Start of Data for review
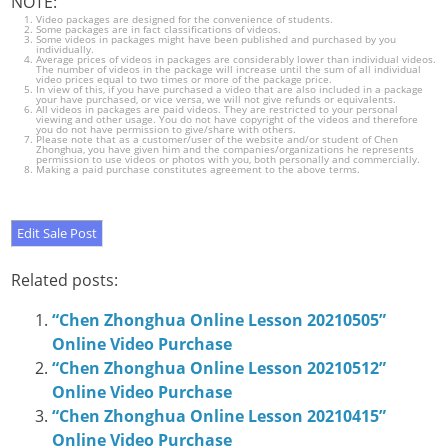
NOTE:
Video packages are designed for the convenience of students.
Some packages are in fact classifications of videos.
Some videos in packages might have been published and purchased by you
individually.
Average prices of videos in packages are considerably lower than individual videos.
The number of videos in the package will increase until the sum of all individual
video prices equal to two times or more of the package price.
In view of this, if you have purchased a video that are also included in a package
your have purchased, or vice versa, we will not give refunds or equivalents.
All videos in packages are paid videos. They are restricted to your personal
viewing and other usage. You do not have copyright of the videos and therefore
you do not have permission to give/share with others.
Please note that as a customer/user of the website and/or student of Chen
Zhonghua, you have given him and the companies/organizations he represents
permission to use videos or photos with you, both personally and commercially.
Making a paid purchase constitutes agreement to the above terms.
Related posts:
“Chen Zhonghua Online Lesson 20210505”
Online Video Purchase
“Chen Zhonghua Online Lesson 20210512”
Online Video Purchase
“Chen Zhonghua Online Lesson 20210415”
Online Video Purchase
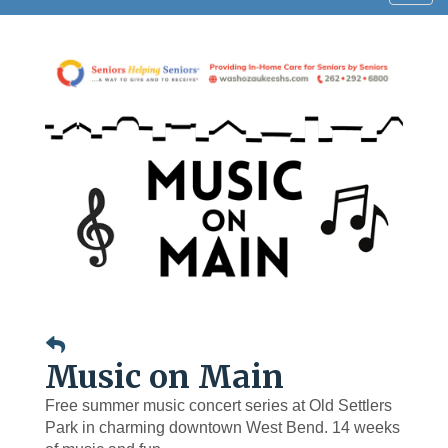
navig
Music on Main
Free summer music concert series at Old Settlers
Park in charming downtown West Bend. 14 weeks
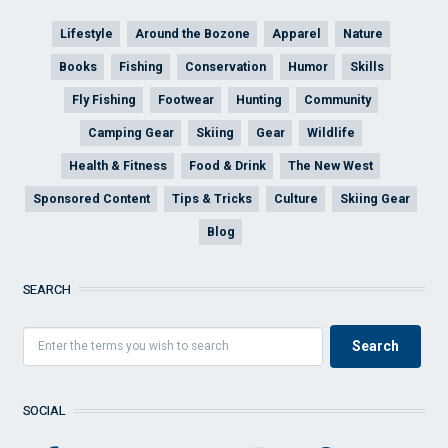
Lifestyle
Around the Bozone
Apparel
Nature
Books
Fishing
Conservation
Humor
Skills
Fly Fishing
Footwear
Hunting
Community
Camping Gear
Skiing
Gear
Wildlife
Health & Fitness
Food & Drink
The New West
Sponsored Content
Tips & Tricks
Culture
Skiing Gear
Blog
SEARCH
SOCIAL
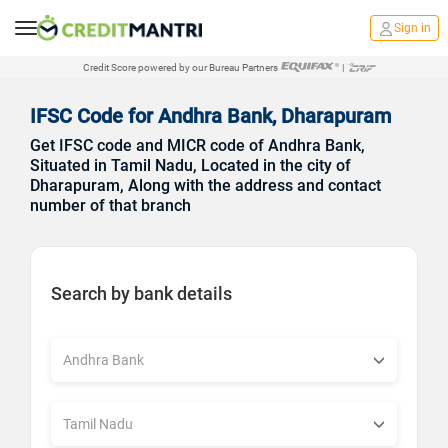
Sign in
Credit Score powered by our Bureau Partners
|
IFSC Code for Andhra Bank, Dharapuram
Get IFSC code and MICR code of Andhra Bank,
Situated in Tamil Nadu, Located in the city of
Dharapuram, Along with the address and contact
number of that branch
Search by bank details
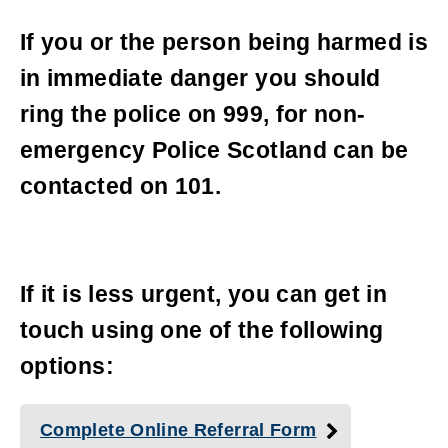
If you or the person being harmed is
in immediate danger you should
ring the police on 999, for non-
emergency Police Scotland can be
contacted on 101.
If it is less urgent, you can get in
touch using one of the following
options:
Complete Online Referral Form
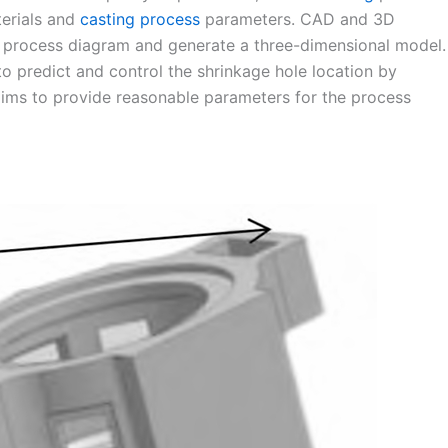
erials and
casting process
parameters. CAD and 3D
ng process diagram and generate a three-dimensional model.
 predict and control the shrinkage hole location by
aims to provide reasonable parameters for the process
End of Data for review
_Exercise aim_:
Transcribe all the records above word for word, without their images.

_Answer space_:
NOTE:
Video packages are designed for the convenience of students.
Some packages are in fact classifications of videos.
Some videos in packages might have been published and purchased by you
individually.
Average prices of videos in packages are considerably lower than individual videos.
The number of videos in the package will increase until the sum of all individual
video prices equal to two times or more of the package price.
In view of this, if you have purchased a video that are also included in a package
your have purchased, or vice versa, we will not give refunds or equivalents.
All videos in packages are paid videos. They are restricted to your personal
viewing and other usage. You do not have copyright of the videos and therefore
you do not have permission to give/share with others.
Please note that as a customer/user of the website and/or student of Chen
Zhonghua, you have given him and the companies/organizations he represents
permission to use videos or photos with you, both personally and commercially.
Making a paid purchase constitutes agreement to the above terms.
Related posts:
“Chen Zhonghua Online Lesson 20210505”
Online Video Purchase
“Chen Zhonghua Online Lesson 20210512”
Online Video Purchase
“Chen Zhonghua Online Lesson 20210415”
Online Video Purchase
navig
Music on Main
Free summer music concert series at Old Settlers
Park in charming downtown West Bend. 14 weeks
Lifestyle
Around the Bozone
Apparel
Nature
Books
Fishing
Conservation
Humor
Skills
Fly Fishing
Footwear
Hunting
Community
Camping Gear
Skiing
Gear
Wildlife
Health & Fitness
Food & Drink
The New West
Sponsored Content
Tips & Tricks
Culture
Skiing Gear
Blog
SEARCH
SOCIAL
Sign in
Credit Score powered by our Bureau Partners
|
IFSC Code for Andhra Bank, Dharapuram
Get IFSC code and MICR code of Andhra Bank,
Situated in Tamil Nadu, Located in the city of
Dharapuram, Along with the address and contact
number of that branch
Search by bank details
If you or the person being harmed is
in immediate danger you should
ring the police on 999, for non-
emergency Police Scotland can be
contacted on 101.
If it is less urgent, you can get in
touch using one of the following
options:
Complete Online Referral Form
erials and
casting process
parameters. CAD and 3D
ng process diagram and generate a three-dimensional model.
 predict and control the shrinkage hole location by
aims to provide reasonable parameters for the process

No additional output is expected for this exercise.